Мне было бы спокойнее, если бы потенциальный дракон убрался в свое родовое гнездо. От одной мысли, что над Эшентауном, покой которого я поклялась защищать, будет кружить огнедышащее чудовище, становилось не по себе. Я представила мощный старинный замок, словно вросший в скалу, с грудой камней на месте разрушенной башни после буйства, учиненного драконом Альфредом. Хотя ее наверняка уже отстроили заново. Мистер Амброзиус тем временем с сожалением оглядел стены гостиной, обитые бледно-желтым штофом, и бросил прощальный взгляд на бежевый ковер с гроздьями пышных цветов.
– Мне нравится твой вкус в отделке комнат, – вздохнул он. – Но, боюсь, пятна копоти на стенах и дыры в коврах не украсят эту изящную гостиную. Этот дом слишком хрупок для дракона.
Тут еще Нед подбросил дровишек в костер, озвучив наше с ним общее опасение:
– Мистер Амброзиус, – спросил он, нахмурившись, – а что если злоумышленник из ненависти к графу уничтожит амулет?

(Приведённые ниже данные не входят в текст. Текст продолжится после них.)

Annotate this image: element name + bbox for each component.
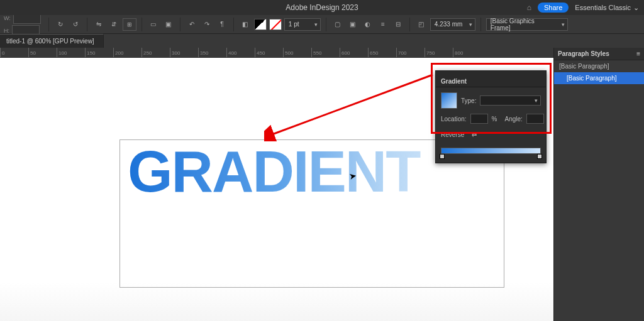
wrap-shape-icon[interactable]: ◐	[362, 19, 374, 30]
separator	[87, 18, 87, 31]
gradient-panel-dragbar[interactable]	[436, 71, 546, 76]
gradient-ramp-bar[interactable]	[441, 148, 541, 154]
paragraph-styles-header[interactable]: Paragraph Styles ≡	[554, 48, 644, 60]
paragraph-styles-panel: Paragraph Styles ≡ [Basic Paragraph] [Ba…	[553, 48, 644, 321]
separator	[326, 18, 326, 31]
reference-point[interactable]: ⊞	[123, 18, 136, 31]
rotate-cw-icon[interactable]: ↻	[54, 19, 67, 30]
gradient-reverse-label: Reverse	[441, 131, 464, 138]
flip-h-icon[interactable]: ⇋	[92, 19, 105, 30]
gradient-location-unit: %	[492, 116, 497, 122]
gradient-stop-start[interactable]	[440, 154, 445, 159]
object-style-value: [Basic Graphics Frame]	[491, 18, 556, 31]
workspace-switcher[interactable]: Essentials Classic ⌄	[575, 4, 639, 12]
paragraph-style-none-label: [Basic Paragraph]	[559, 63, 609, 70]
content-icon[interactable]: ▣	[162, 19, 175, 30]
dimensions-group: W: H:	[4, 13, 41, 36]
gradient-ramp[interactable]	[441, 145, 541, 158]
share-button[interactable]: Share	[538, 3, 569, 13]
fill-proxy-icon[interactable]: ◧	[239, 19, 252, 30]
fill-swatch[interactable]	[254, 19, 267, 30]
wrap-bbox-icon[interactable]: ▣	[347, 19, 359, 30]
container-icon[interactable]: ▭	[147, 19, 160, 30]
document-tab-label: titled-1 @ 600% [GPU Preview]	[6, 38, 94, 45]
undo-icon[interactable]: ↶	[186, 19, 198, 30]
ruler-mark: 800	[453, 48, 481, 57]
title-bar: Adobe InDesign 2023 ⌂ Share Essentials C…	[0, 0, 644, 15]
stroke-weight-value: 1 pt	[289, 21, 299, 28]
gradient-type-label: Type:	[461, 97, 476, 104]
tips-icon[interactable]: ⌂	[527, 3, 531, 12]
ruler-mark: 550	[311, 48, 340, 57]
ruler-mark: 200	[113, 48, 142, 57]
ruler-mark: 450	[255, 48, 283, 57]
paragraph-style-item[interactable]: [Basic Paragraph]	[554, 60, 644, 72]
gradient-panel-body: Type: Location: % Angle: Reverse ⇄	[436, 87, 546, 163]
separator	[180, 18, 180, 31]
height-label: H:	[4, 28, 9, 34]
ruler-mark: 100	[57, 48, 85, 57]
app-title: Adobe InDesign 2023	[286, 3, 358, 12]
ruler-mark: 350	[198, 48, 226, 57]
separator	[480, 18, 481, 31]
stroke-swatch[interactable]	[269, 19, 282, 30]
paragraph-style-item-selected[interactable]: [Basic Paragraph]	[554, 72, 644, 84]
object-style-dropdown[interactable]: [Basic Graphics Frame]	[486, 18, 568, 31]
wrap-jump-icon[interactable]: ≡	[377, 19, 389, 30]
paragraph-icon[interactable]: ¶	[216, 19, 228, 30]
flip-v-icon[interactable]: ⇵	[108, 19, 120, 30]
ruler-mark: 500	[283, 48, 311, 57]
gradient-stop-end[interactable]	[537, 154, 542, 159]
chevron-down-icon: ⌄	[633, 4, 639, 12]
separator	[142, 18, 142, 31]
gradient-reverse-icon[interactable]: ⇄	[468, 129, 480, 140]
workarea: 0501001502002503003504004505005506006507…	[0, 48, 644, 321]
corner-size-value: 4.233 mm	[435, 21, 462, 28]
ruler-mark: 700	[396, 48, 425, 57]
corner-size-dropdown[interactable]: 4.233 mm	[430, 18, 475, 31]
ruler-mark: 250	[142, 48, 170, 57]
panel-menu-icon[interactable]: ≡	[636, 50, 640, 57]
ruler-mark: 600	[340, 48, 368, 57]
separator	[233, 18, 234, 31]
document-tab-bar: titled-1 @ 600% [GPU Preview]	[0, 34, 644, 48]
gradient-panel[interactable]: Gradient Type: Location: % Angle: Revers…	[435, 70, 547, 163]
stroke-weight-dropdown[interactable]: 1 pt	[284, 18, 321, 31]
ruler-mark: 50	[28, 48, 57, 57]
gradient-angle-input[interactable]	[526, 114, 544, 124]
document-tab[interactable]: titled-1 @ 600% [GPU Preview]	[0, 34, 104, 48]
workspace-label: Essentials Classic	[575, 4, 631, 11]
gradient-angle-label: Angle:	[505, 116, 523, 122]
rotate-ccw-icon[interactable]: ↺	[69, 19, 82, 30]
ruler-mark: 300	[170, 48, 198, 57]
separator	[409, 18, 410, 31]
ruler-mark: 400	[226, 48, 255, 57]
gradient-panel-title: Gradient	[436, 76, 546, 87]
gradient-location-input[interactable]	[470, 114, 488, 124]
gradient-preview-swatch[interactable]	[441, 92, 457, 109]
paragraph-style-selected-label: [Basic Paragraph]	[567, 75, 617, 82]
control-bar: W: H: ↻ ↺ ⇋ ⇵ ⊞ ▭ ▣ ↶ ↷ ¶ ◧ 1 pt ▢ ▣ ◐ ≡…	[0, 15, 644, 34]
gradient-type-dropdown[interactable]	[480, 95, 541, 106]
ruler-mark: 150	[85, 48, 113, 57]
wrap-none-icon[interactable]: ▢	[331, 19, 344, 30]
corner-options-icon[interactable]: ◰	[415, 19, 428, 30]
gradient-location-label: Location:	[441, 116, 467, 122]
separator	[48, 18, 49, 31]
width-label: W:	[4, 15, 11, 21]
paragraph-styles-title: Paragraph Styles	[558, 50, 609, 57]
horizontal-ruler: 0501001502002503003504004505005506006507…	[0, 48, 553, 58]
ruler-mark: 750	[425, 48, 453, 57]
redo-icon[interactable]: ↷	[201, 19, 213, 30]
ruler-mark: 650	[368, 48, 396, 57]
wrap-column-icon[interactable]: ⊟	[392, 19, 404, 30]
ruler-mark: 0	[0, 48, 28, 57]
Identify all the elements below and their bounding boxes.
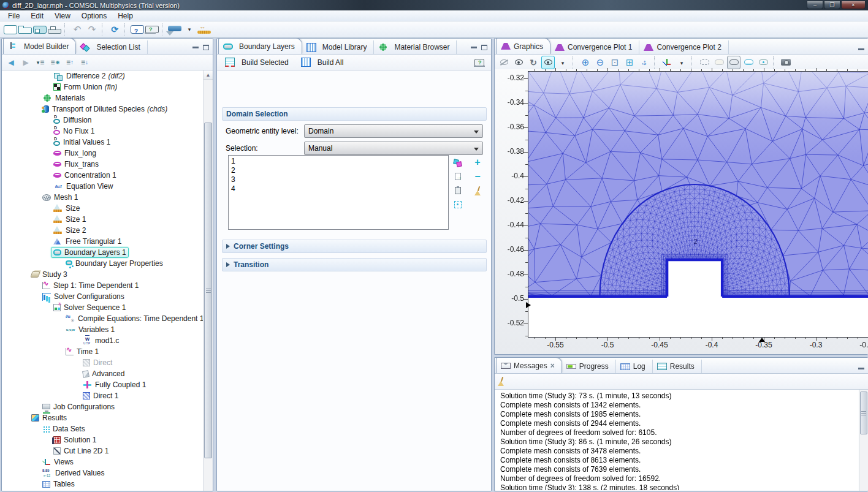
messages-scrollbar[interactable] <box>859 390 868 491</box>
window-restore-button[interactable]: ❐ <box>824 1 840 9</box>
menu-item[interactable]: View <box>49 10 76 21</box>
tree-item[interactable]: Free Triangular 1 <box>2 236 203 247</box>
copy-selection-button[interactable] <box>451 170 465 183</box>
clear-mesh-caret-icon[interactable] <box>183 23 196 36</box>
zoom-selected-icon[interactable] <box>638 56 651 69</box>
tree-item[interactable]: Results <box>2 412 203 423</box>
panel-tab[interactable]: Model Library <box>302 40 375 54</box>
panel-minimize-icon[interactable] <box>858 368 864 369</box>
panel-tab[interactable]: Model Builder <box>3 38 76 54</box>
tree-item[interactable]: Solution 1 <box>2 434 203 445</box>
panel-maximize-icon[interactable] <box>481 45 487 50</box>
tree-item[interactable]: Concentration 1 <box>2 170 203 181</box>
tree-item[interactable]: Initial Values 1 <box>2 137 203 148</box>
help-icon[interactable] <box>131 25 144 34</box>
panel-minimize-icon[interactable] <box>471 47 477 48</box>
panel-minimize-icon[interactable] <box>192 47 199 48</box>
remove-from-selection-button[interactable] <box>471 170 484 183</box>
tree-item[interactable]: Advanced <box>2 368 203 379</box>
panel-tab[interactable]: Messages <box>496 357 562 373</box>
scene-light-caret-icon[interactable] <box>556 56 569 69</box>
tree-scrollbar[interactable]: ▲ <box>203 70 213 491</box>
clear-mesh-icon[interactable] <box>168 26 181 31</box>
create-selection-button[interactable] <box>451 156 465 168</box>
tree-item[interactable]: Flux_long <box>2 148 203 159</box>
clear-selection-button[interactable] <box>471 184 484 197</box>
panel-tab[interactable]: Graphics <box>496 38 550 54</box>
domain-list-item[interactable]: 1 <box>231 157 446 166</box>
tree-item[interactable]: Tables <box>2 479 203 490</box>
new-icon[interactable] <box>4 25 17 34</box>
tree-item[interactable]: Cut Line 2D 1 <box>2 445 203 456</box>
axes-orientation-icon[interactable] <box>660 56 674 69</box>
window-close-button[interactable]: × <box>841 1 866 9</box>
tree-item[interactable]: Compile Equations: Time Dependent 1 <box>2 313 203 324</box>
tree-item[interactable]: Diffusion <box>2 115 203 126</box>
tree-scrollbar-thumb[interactable] <box>204 123 212 458</box>
tree-item[interactable]: Variables 1 <box>2 324 203 335</box>
panel-tab[interactable]: Convergence Plot 2 <box>639 40 728 54</box>
panel-tab[interactable]: Log <box>616 360 653 373</box>
scene-light-icon[interactable] <box>541 56 555 69</box>
tree-item[interactable]: Difference 2(dif2) <box>2 70 203 81</box>
tree-item[interactable]: Mesh 1 <box>2 192 203 203</box>
panel-tab[interactable]: Progress <box>562 360 616 373</box>
reset-view-icon[interactable] <box>527 56 540 69</box>
menu-item[interactable]: Options <box>76 10 112 21</box>
tree-item[interactable]: Size 2 <box>2 225 203 236</box>
menu-item[interactable]: Help <box>112 10 139 21</box>
tree-item[interactable]: Direct 1 <box>2 390 203 401</box>
panel-tab[interactable]: Convergence Plot 1 <box>550 40 639 54</box>
forward-icon[interactable] <box>19 56 32 69</box>
tree-item[interactable]: Derived Values <box>2 467 203 479</box>
panel-minimize-icon[interactable] <box>858 48 864 50</box>
open-icon[interactable] <box>18 28 32 34</box>
menu-item[interactable]: Edit <box>25 10 49 21</box>
tree-item[interactable]: Solver Sequence 1 <box>2 302 203 313</box>
show-objects-icon[interactable] <box>512 56 525 69</box>
clear-messages-icon[interactable] <box>497 377 511 386</box>
select-boundaries-icon[interactable] <box>742 56 755 69</box>
close-tab-icon[interactable] <box>550 361 555 370</box>
tree-item[interactable]: Boundary Layer Properties <box>2 258 203 269</box>
tree-item[interactable]: Equation View <box>2 181 203 192</box>
save-icon[interactable] <box>33 26 47 34</box>
tree-item[interactable]: mod1.c <box>2 335 203 346</box>
tree-item[interactable]: Data Sets <box>2 423 203 434</box>
zoom-to-selection-button[interactable] <box>451 199 465 211</box>
deselect-icon[interactable] <box>712 56 726 69</box>
zoom-box-icon[interactable] <box>608 56 622 69</box>
messages-scrollbar-thumb[interactable] <box>860 392 867 434</box>
collapse-all-icon[interactable] <box>34 56 47 69</box>
tree-item[interactable]: Direct <box>2 357 203 368</box>
geometric-entity-select[interactable]: Domain <box>304 124 483 138</box>
tree-item[interactable]: Views <box>2 456 203 467</box>
tree-item[interactable]: Form Union(fin) <box>2 81 203 93</box>
back-icon[interactable] <box>4 56 18 69</box>
tree-item[interactable]: Step 1: Time Dependent 1 <box>2 280 203 291</box>
tree-item[interactable]: Study 3 <box>2 269 203 280</box>
menu-item[interactable]: File <box>2 10 25 21</box>
tree-item[interactable]: Materials <box>2 93 203 104</box>
domain-list-item[interactable]: 4 <box>231 184 446 194</box>
documentation-icon[interactable] <box>145 26 159 33</box>
move-down-icon[interactable] <box>78 56 91 69</box>
tree-item[interactable]: Flux_trans <box>2 159 203 170</box>
move-up-icon[interactable] <box>63 56 77 69</box>
redo-icon[interactable] <box>85 23 99 36</box>
selection-select[interactable]: Manual <box>304 142 483 155</box>
tree-item[interactable]: Transport of Diluted Species(chds) <box>2 104 203 115</box>
undo-icon[interactable] <box>70 23 84 36</box>
zoom-in-icon[interactable] <box>579 56 592 69</box>
paste-selection-button[interactable] <box>451 184 465 197</box>
tree-item[interactable]: Boundary Layers 1 <box>2 247 203 258</box>
show-options-icon[interactable] <box>48 56 62 69</box>
select-points-icon[interactable] <box>756 56 770 69</box>
panel-tab[interactable]: Results <box>653 360 702 373</box>
tree-item[interactable]: Fully Coupled 1 <box>2 379 203 390</box>
zoom-extents-icon[interactable] <box>623 56 636 69</box>
zoom-out-icon[interactable] <box>593 56 607 69</box>
mesh-plot-canvas[interactable] <box>528 71 868 338</box>
tree-item[interactable]: Solver Configurations <box>2 291 203 302</box>
corner-settings-header[interactable]: Corner Settings <box>222 240 487 253</box>
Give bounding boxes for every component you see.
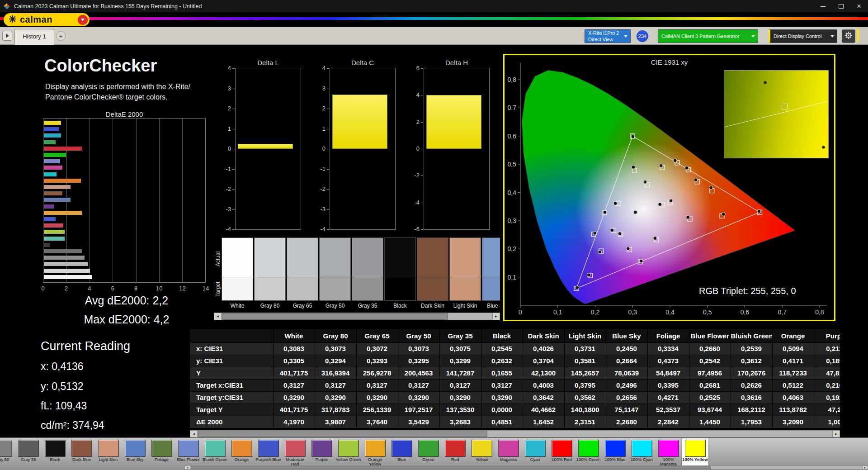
- swatch-color: [258, 440, 279, 457]
- nav-forward-button[interactable]: [2, 31, 12, 41]
- pattern-swatch-purplish-blue[interactable]: Purplish Blue: [255, 438, 282, 467]
- display-control-dropdown[interactable]: Direct Display Control: [769, 29, 837, 43]
- table-row: ΔE 20004,19703,98073,76403,54293,26830,4…: [190, 416, 840, 428]
- delta-h-title: Delta H: [424, 59, 490, 66]
- table-cell: 0,2525: [689, 391, 731, 404]
- cie-measured-point: [598, 250, 602, 254]
- delta-c-bar: [332, 95, 387, 149]
- axis-tick-label: 0: [519, 309, 522, 316]
- pattern-swatch-blue-sky[interactable]: Blue Sky: [122, 438, 148, 467]
- table-col-header: Orange: [772, 329, 814, 342]
- pattern-swatch-100-red[interactable]: 100% Red: [548, 438, 575, 467]
- scroll-left-icon[interactable]: ◄: [214, 313, 222, 320]
- actual-swatch: [254, 237, 286, 277]
- actual-swatch: [319, 237, 351, 277]
- pattern-swatch-green[interactable]: Green: [415, 438, 442, 467]
- cie-measured-point: [632, 165, 635, 169]
- pattern-swatch-cyan[interactable]: Cyan: [522, 438, 548, 467]
- maximize-button[interactable]: [832, 0, 850, 12]
- swatch-strip-scrollbar[interactable]: ◄►: [214, 313, 500, 320]
- table-cell: 170,2676: [731, 367, 772, 379]
- table-cell: 3,9807: [315, 416, 356, 428]
- deltae-bar: [44, 185, 71, 189]
- add-tab-button[interactable]: +: [56, 31, 66, 41]
- pattern-swatch-100-yellow[interactable]: 100% Yellow: [682, 438, 708, 467]
- pattern-swatch-light-skin[interactable]: Light Skin: [95, 438, 122, 467]
- pattern-swatch-gray-50[interactable]: Gray 50: [0, 438, 15, 467]
- axis-tick-label: 0: [313, 145, 326, 152]
- pattern-swatch-magenta[interactable]: Magenta: [495, 438, 522, 467]
- meter-dropdown[interactable]: X-Rite i1Pro 2 Direct View: [585, 29, 631, 43]
- deltae-bar: [44, 198, 71, 202]
- table-col-header: Gray 35: [439, 329, 481, 342]
- pattern-swatch-moderate-red[interactable]: Moderate Red: [282, 438, 308, 467]
- pattern-swatch-dark-skin[interactable]: Dark Skin: [68, 438, 95, 467]
- pattern-generator-dropdown[interactable]: CalMAN Client 3 Pattern Generator: [658, 29, 758, 43]
- cie-measured-point: [757, 209, 761, 213]
- pattern-swatch-orange[interactable]: Orange: [228, 438, 255, 467]
- scroll-right-icon[interactable]: ►: [492, 313, 500, 320]
- axis-tick-label: -3: [313, 206, 326, 213]
- tab-history-1[interactable]: History 1: [14, 29, 54, 45]
- swatch-color: [498, 440, 519, 457]
- axis-tick-label: 1: [313, 125, 326, 132]
- table-cell: 1,4450: [689, 416, 731, 428]
- deltae-bar: [44, 172, 57, 176]
- pattern-swatch-foliage[interactable]: Foliage: [148, 438, 175, 467]
- palette-scrollbar[interactable]: ◄►: [184, 465, 868, 470]
- pattern-swatch-100-blue[interactable]: 100% Blue: [602, 438, 628, 467]
- table-col-header: Black: [481, 329, 523, 342]
- pattern-swatch-100-cyan[interactable]: 100% Cyan: [628, 438, 655, 467]
- measurement-table: WhiteGray 80Gray 65Gray 50Gray 35BlackDa…: [190, 329, 840, 428]
- pattern-swatch-blue-flower[interactable]: Blue Flower: [175, 438, 202, 467]
- tick-mark: [421, 122, 423, 123]
- tick-mark: [327, 209, 329, 210]
- pattern-swatch-orange-yellow[interactable]: Orange Yellow: [362, 438, 388, 467]
- table-cell: 197,2517: [398, 404, 439, 416]
- cie-measured-point: [576, 286, 579, 290]
- brand-name: calman: [20, 14, 52, 25]
- cie-measured-point: [822, 146, 825, 149]
- scroll-left-icon[interactable]: ◄: [185, 466, 190, 469]
- calman-logo[interactable]: calman: [4, 13, 90, 26]
- pattern-swatch-100-magenta[interactable]: 100% Magenta: [655, 438, 682, 467]
- table-scrollbar[interactable]: ◄►: [190, 430, 840, 437]
- swatch-color: [178, 440, 199, 457]
- scrollbar-thumb[interactable]: [198, 431, 487, 437]
- pattern-swatch-gray-35[interactable]: Gray 35: [15, 438, 42, 467]
- pattern-swatch-yellow[interactable]: Yellow: [468, 438, 495, 467]
- pattern-swatch-100-green[interactable]: 100% Green: [575, 438, 602, 467]
- axis-tick-label: 0,1: [553, 309, 562, 316]
- swatch-label: Green: [415, 457, 442, 462]
- scrollbar-thumb[interactable]: [222, 313, 448, 320]
- current-reading-x: x: 0,4136: [41, 361, 84, 373]
- table-cell: 0,3293: [356, 355, 398, 367]
- target-swatch: [352, 277, 383, 301]
- table-cell: 0,3642: [523, 391, 564, 404]
- swatch-color: [605, 440, 626, 457]
- minimize-button[interactable]: [814, 0, 832, 12]
- scrollbar-thumb[interactable]: [191, 466, 711, 469]
- pattern-swatch-red[interactable]: Red: [442, 438, 468, 467]
- axis-tick-label: 2: [218, 105, 231, 112]
- settings-button[interactable]: [842, 29, 855, 43]
- pattern-swatch-blue[interactable]: Blue: [388, 438, 415, 467]
- scroll-left-icon[interactable]: ◄: [190, 431, 198, 437]
- axis-tick-label: -6: [407, 226, 420, 233]
- scroll-right-icon[interactable]: ►: [832, 431, 840, 437]
- pattern-swatch-bluish-green[interactable]: Bluish Green: [202, 438, 228, 467]
- cie-measured-point: [709, 186, 713, 190]
- delta-l-bar: [238, 144, 293, 149]
- pattern-swatch-purple[interactable]: Purple: [308, 438, 335, 467]
- cie-measured-point: [658, 203, 662, 206]
- pattern-swatch-yellow-green[interactable]: Yellow Green: [335, 438, 362, 467]
- logo-menu-button[interactable]: [78, 15, 88, 25]
- pattern-swatch-black[interactable]: Black: [42, 438, 68, 467]
- close-button[interactable]: ×: [850, 0, 868, 12]
- swatch-label: Gray 50: [319, 303, 351, 309]
- scroll-right-icon[interactable]: ►: [862, 466, 868, 469]
- cie-measured-point: [659, 164, 663, 167]
- table-cell: 0,4271: [647, 391, 689, 404]
- table-cell: 0,0000: [481, 404, 523, 416]
- logo-bar: calman: [0, 12, 868, 27]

– О, сломать такую вещь еще сложнее, чем сделать, – отмахнулся волшебник.
– К тому же, я бы это почувствовал, – саркастически заметил Фонтерой. – Если кто-нибудь попытается распилить амулет или бросить его в огонь, меня ждет целый букет невероятных ощущений! Никакие пытки в Холодном доме4 не сравнятся с этим!
Да уж, не позавидуешь. Я поспешно уткнула нос в тарелку, прячась от опасного блеска золотистых драконьих глаз и пытаясь справиться с новым приступом вины. Остаток обеда прошел в тягостном молчании.
После того как лорд Фонтерой и мистер Амброзиус разошлись по своим комнатам, мы с Недом отправились на Коул-стрит, где мистер Тревор сегодня собирал "ищеек" на очередной совет. Оказавшись в знакомом кабинете, я с облегчением забралась на свое законное место – в оконную нишу, освещенную пламенем камина. Наконец-то можно было расслабиться! Я ужасно устала следить за каждым своим словом и жестом. Здесь, в логове "серых капюшонов", мы чувствовали себя как дома, не то что в чопорном графском особняке.
Нед присоединился к остальным сыщикам, которые постепенно рассаживались за дряхлым скрипучим столом. Тучная фигура мистера Тревора тонула в глубоком кресле, в вечерней полутьме кабинета иногда вспыхивал огонек его трубки. Хаммонд, выглядевший сегодня почти стариком, устроился в углу рядом со шкафом, набитым растрепанными, замусоленными книгами. Хаммонд был, что называется, сыщиком "старой школы". Казалось, вся его энергия была направлена на то, чтобы не дай бог не сделать чего-нибудь лишнего, не перетрудиться. А потом, совершенно убедив всех в своей никчемности, он вдруг изрекал из своего угла нечто такое, что заставляло взглянуть на проблему под новым углом. В этом человеке таилась бездна проницательности.